The report shows that racist attacks against ethnic minorities have tripled from 31,000 in 2003 to more than 38,000.
More than 13,000 race or discrimination cases were successfully prosecuted in 2007-2008, against 8,800 for the previous two years.
“More efforts are needed to prevent such violence from occurring,” says the report.
The report says that asylum-seekers were often vulnerable to hasty decisions to reject their claims, unnecessary detention and intense public hostility.
“At the same time, measures put forward by the authorities as part of proposals to consolidate immigration legislation foreshadow generally more restrictive policies in this field, and hostility towards migrant workers appears to be increasing.”
Ethnic minorities are taking the full brunt of racism in Britain.
Estimates show that 87,000 members of ethnic minorities have been a victim of racially motivated crimes.
Figures also show that ethnic minorities have the worst unemployment and housing crises in the country.
Some 70% of all ethnic minorities live in the 88 most deprived areas, compared to 40% of the general population.
The ECRI finds that Muslims were taking the full brunt of anti-terror measures in Britain, including the stop and search powers.
“Anti-terror provisions also continue to cause concern,” says the report.

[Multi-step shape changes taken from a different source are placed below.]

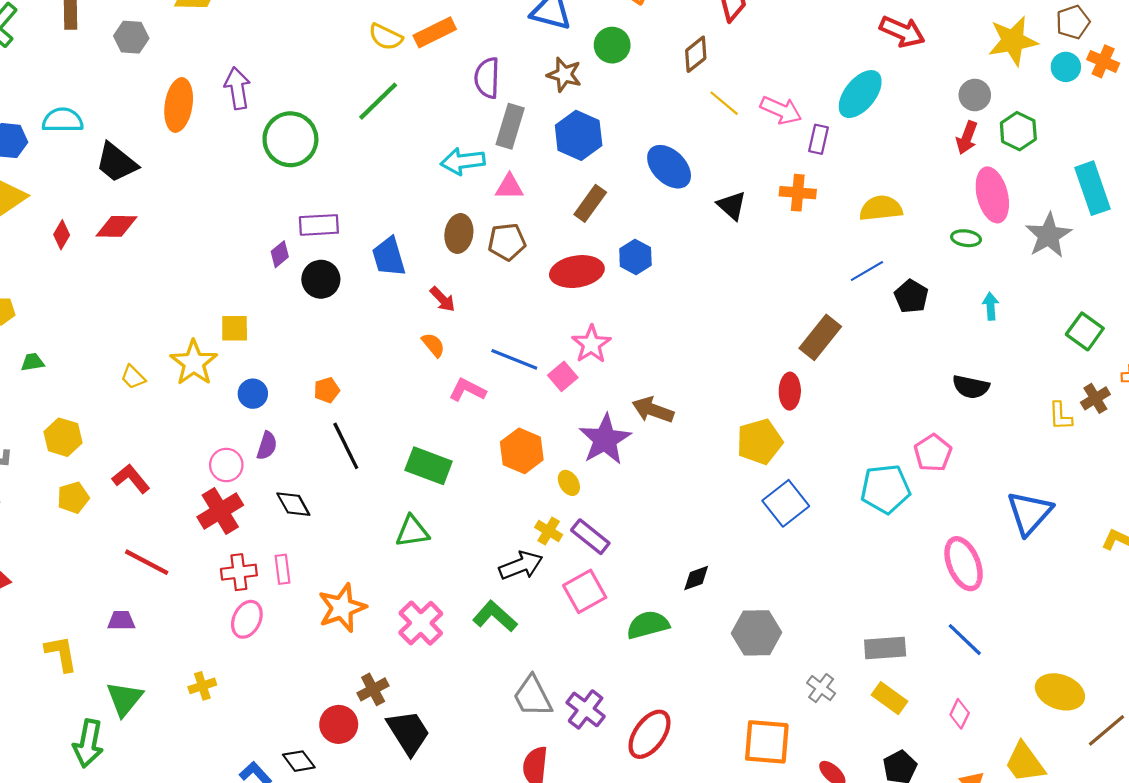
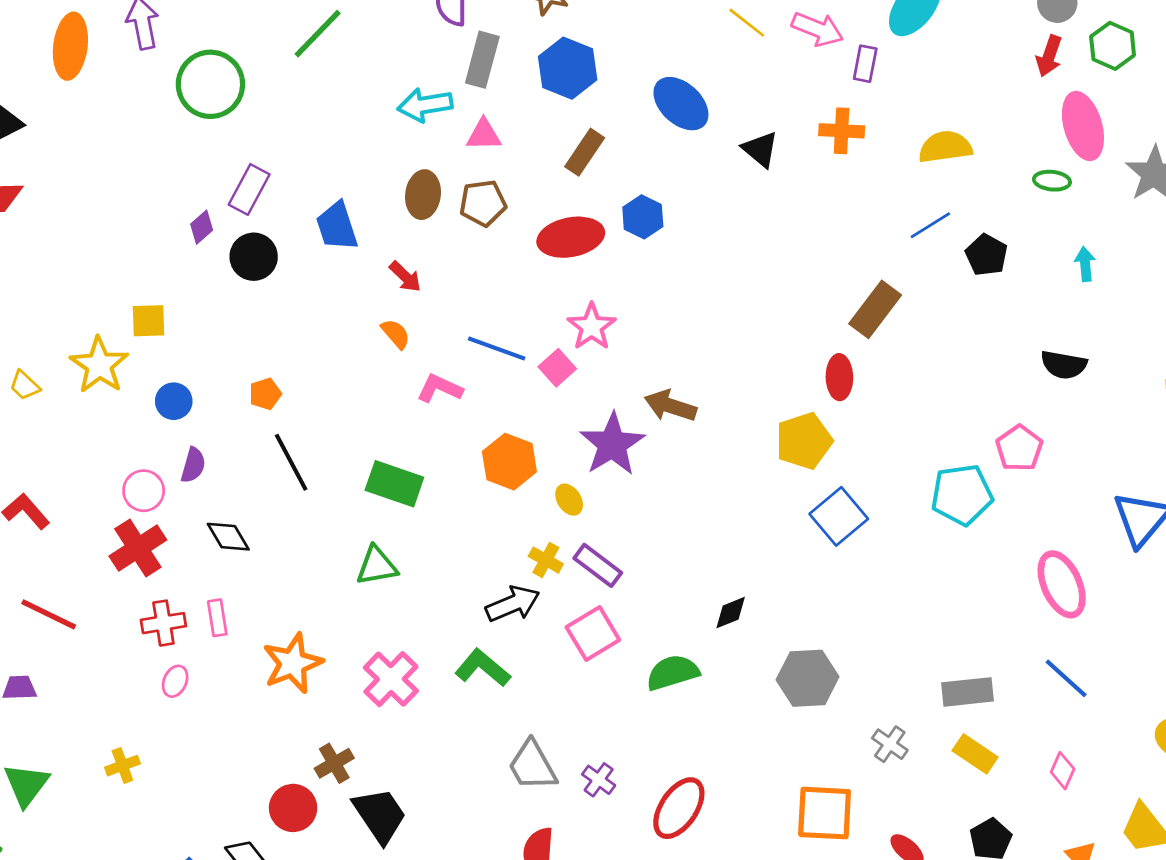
purple rectangle: (319, 225) -> (249, 189), turned -57
pink ellipse: (247, 619) -> (175, 681), size x0.7
purple cross: (586, 709) -> (599, 780), size x0.7

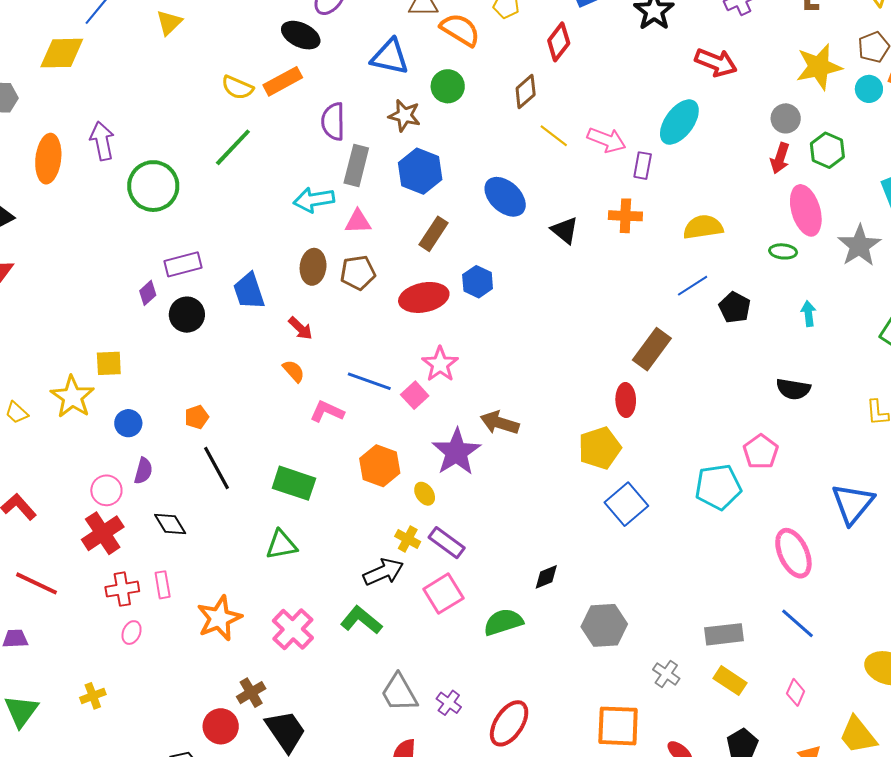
purple rectangle: (249, 189) -> (183, 264), turned 48

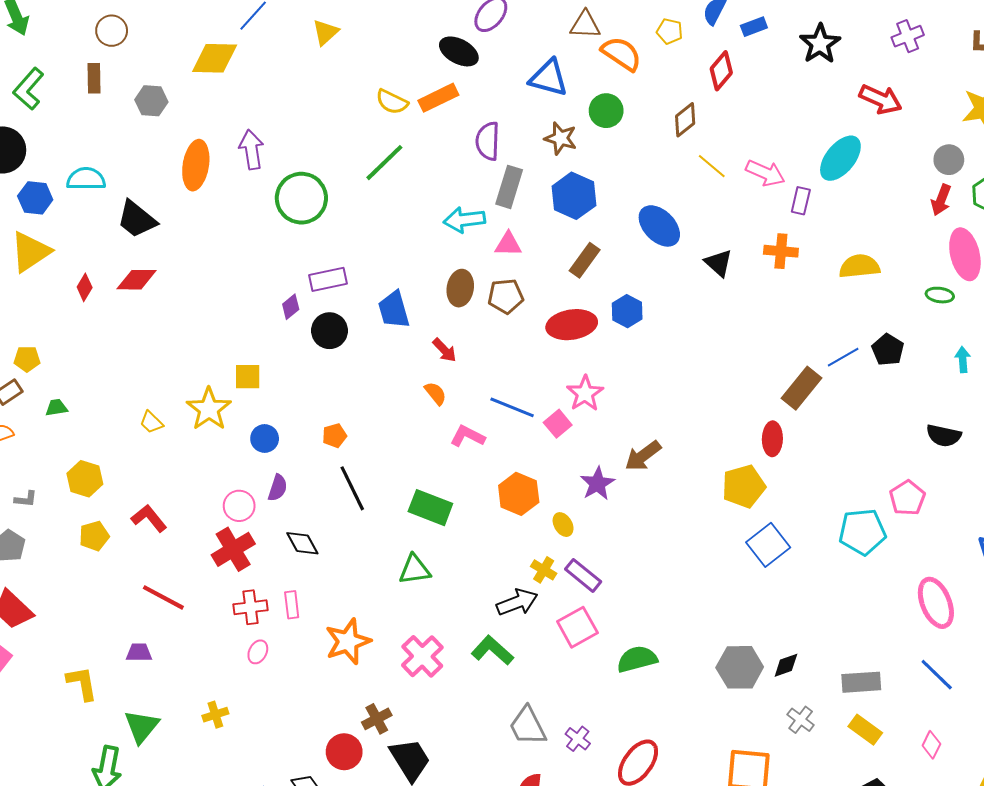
blue line: (693, 286) -> (843, 357), moved
brown arrow: (500, 423) -> (643, 456), turned -57
purple star: (456, 452) -> (597, 484), size x0.7
black diamond: (546, 577) -> (786, 665), moved

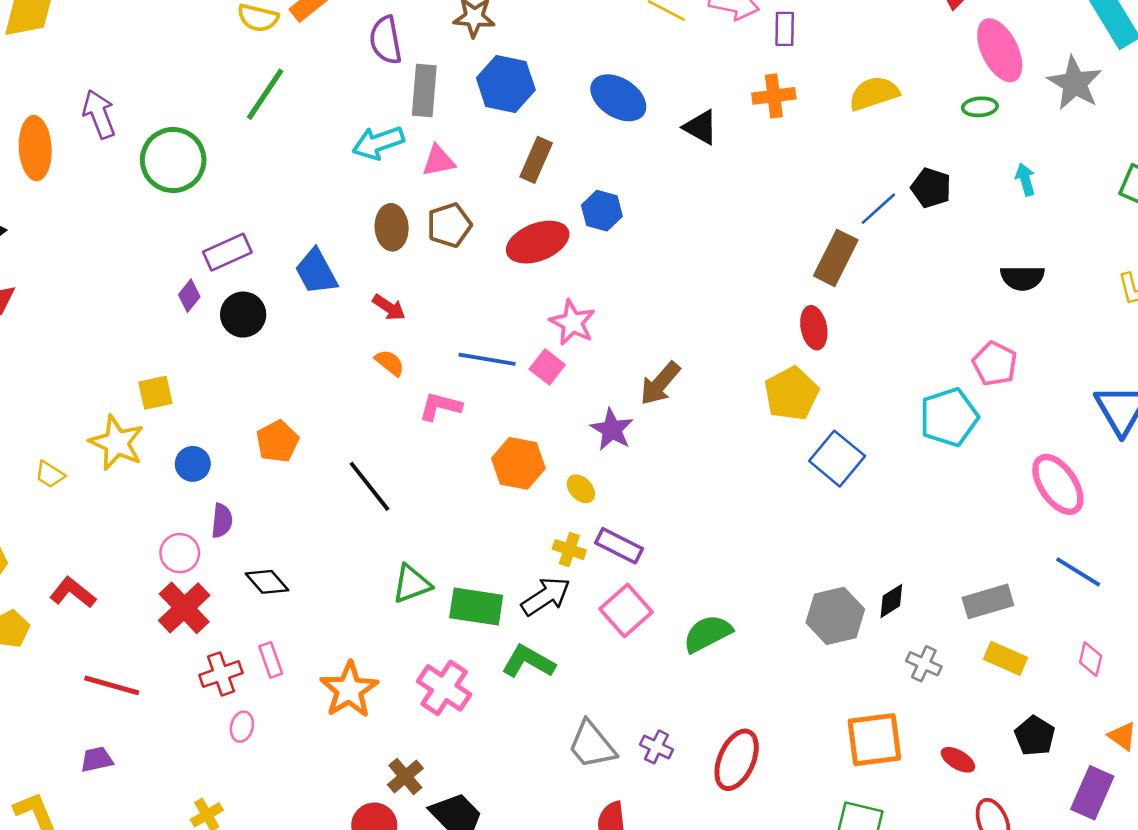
orange pentagon: (334, 436) -> (277, 441), size x1.4
black line: (352, 488) -> (369, 486), moved
green rectangle: (430, 508) -> (476, 607), moved

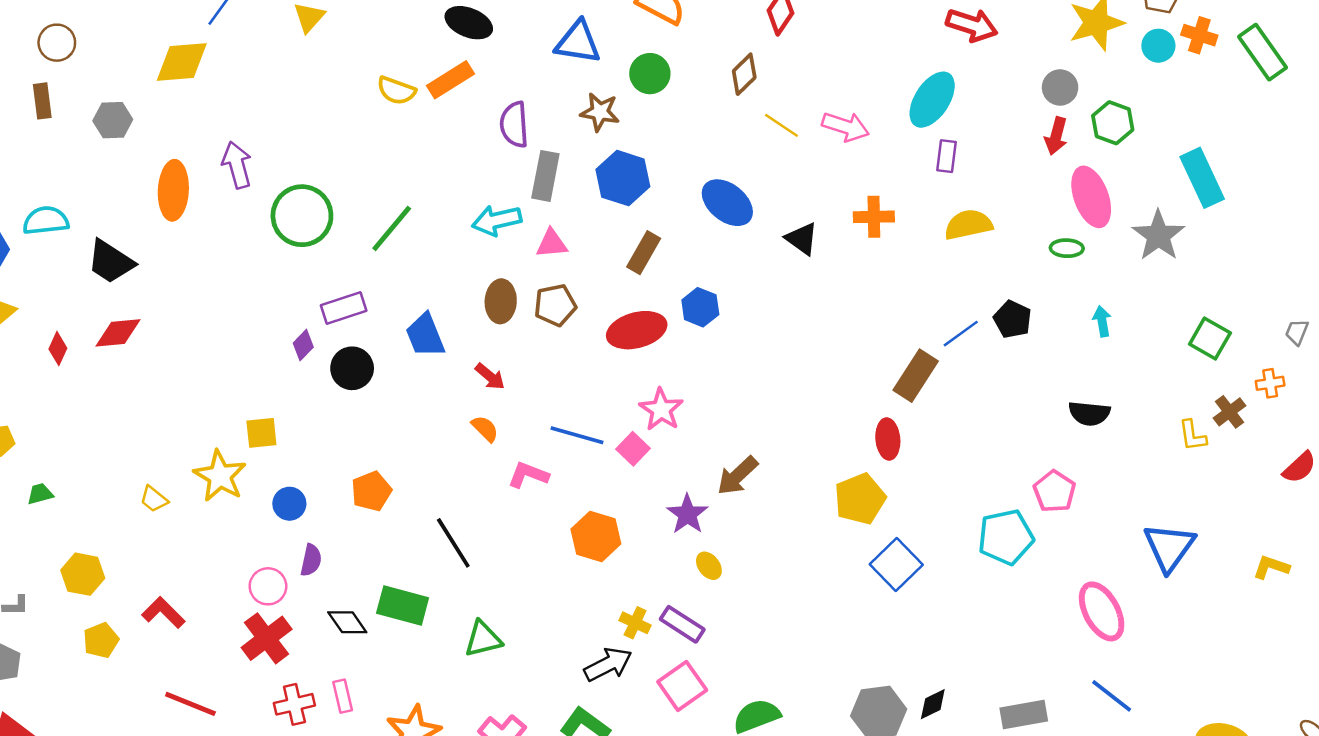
purple rectangle: (785, 29) -> (947, 156), moved
green line: (265, 94) -> (392, 228), moved
yellow ellipse: (581, 489) -> (709, 566), moved
green rectangle: (476, 607) -> (403, 605), moved

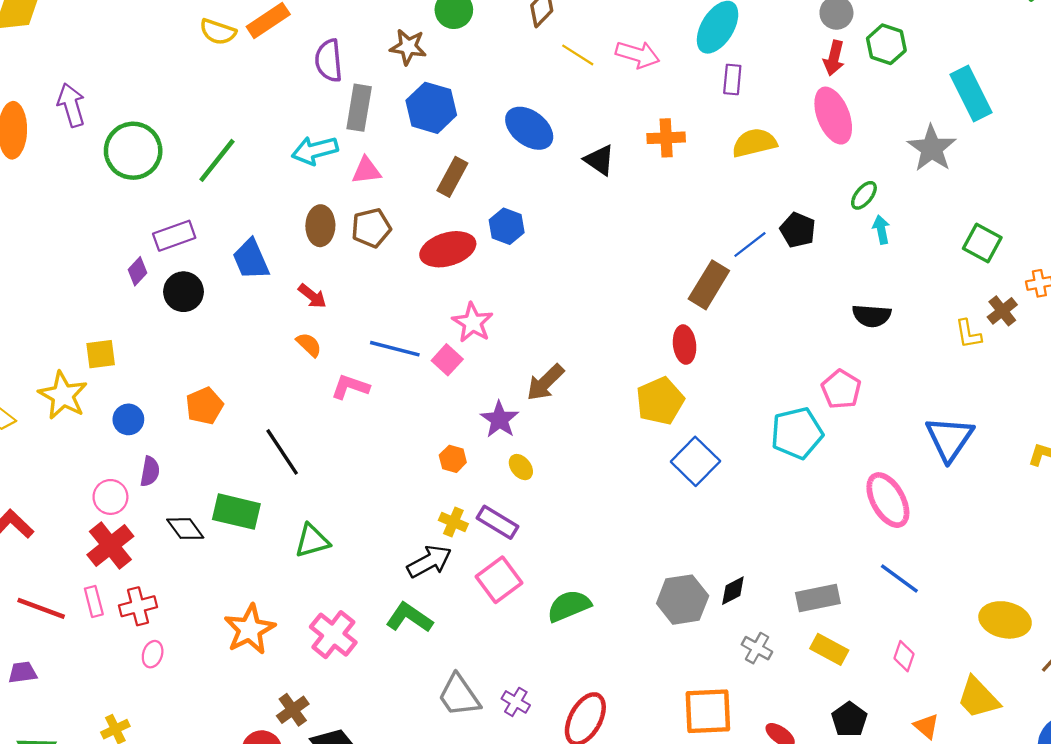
pink ellipse: (1091, 197) -> (833, 116), moved
green ellipse: (1067, 248) -> (864, 195), moved, turned -52
orange hexagon: (596, 536) -> (453, 459), moved, size x0.6
pink rectangle: (343, 696) -> (94, 602), moved

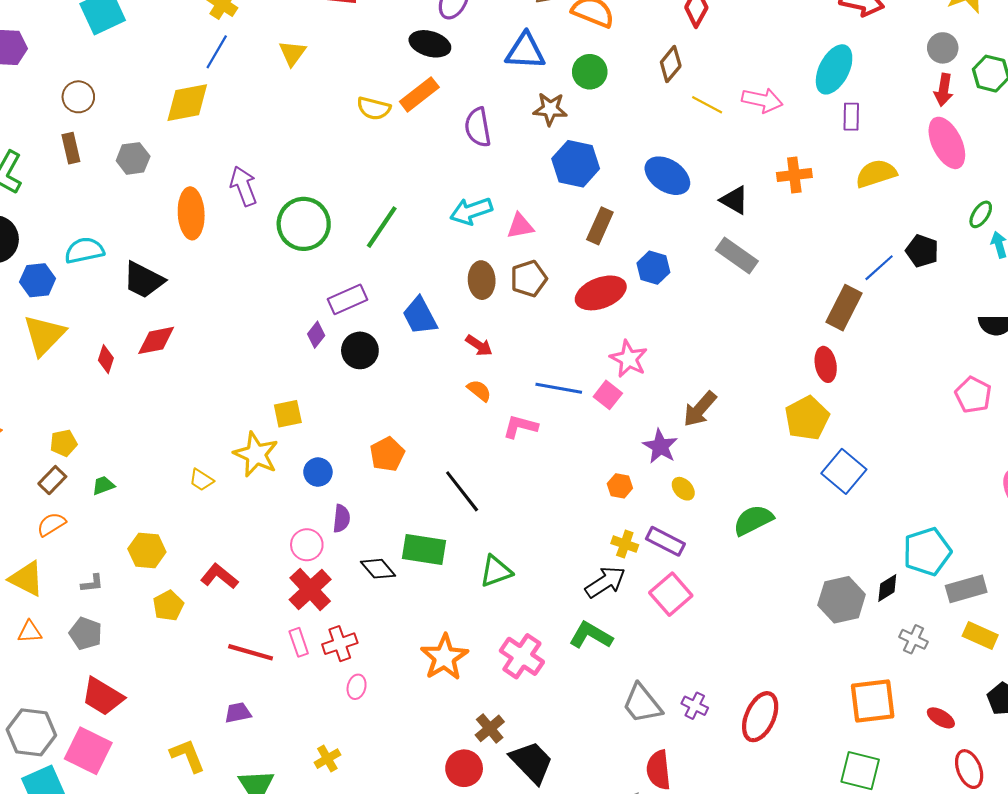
gray rectangle: (359, 108) -> (737, 255), moved, turned -60
cyan pentagon: (797, 433) -> (927, 552), moved
green semicircle: (569, 606) -> (753, 520), moved

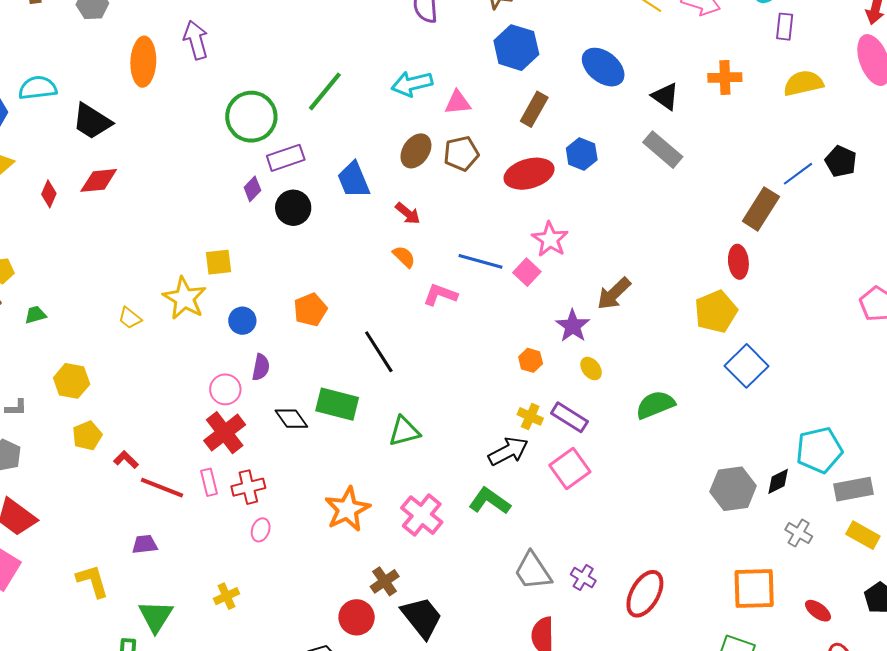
green circle: (304, 224) -> (251, 117), moved
brown ellipse: (482, 280) -> (416, 151), turned 32
red L-shape: (219, 576) -> (126, 460), moved, size x0.7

Many British Muslims, estimated at two million, have complained of maltreatment by police for no apparent reason other than being Muslim.
“Research has shown that Muslims feel stigmatized and alienated by these measures,” says the report.
“Young Muslims who have been regularly stopped and searched feel increasingly marginalized.”
The controversial stop and search powers have been under repeated criticism from human rights groups in and outside Britain.
A 2009 report by the independent reviewer of anti-terrorism legislation, Lord Carlile of Berriew, estimated that between 8,000 and 10,000 stops per month were taking place but none had resulted in convictions.
In January, the European Court for Human Rights has dismissed the random police stop and search measures as a serious breach of human rights, asking London to suspended them.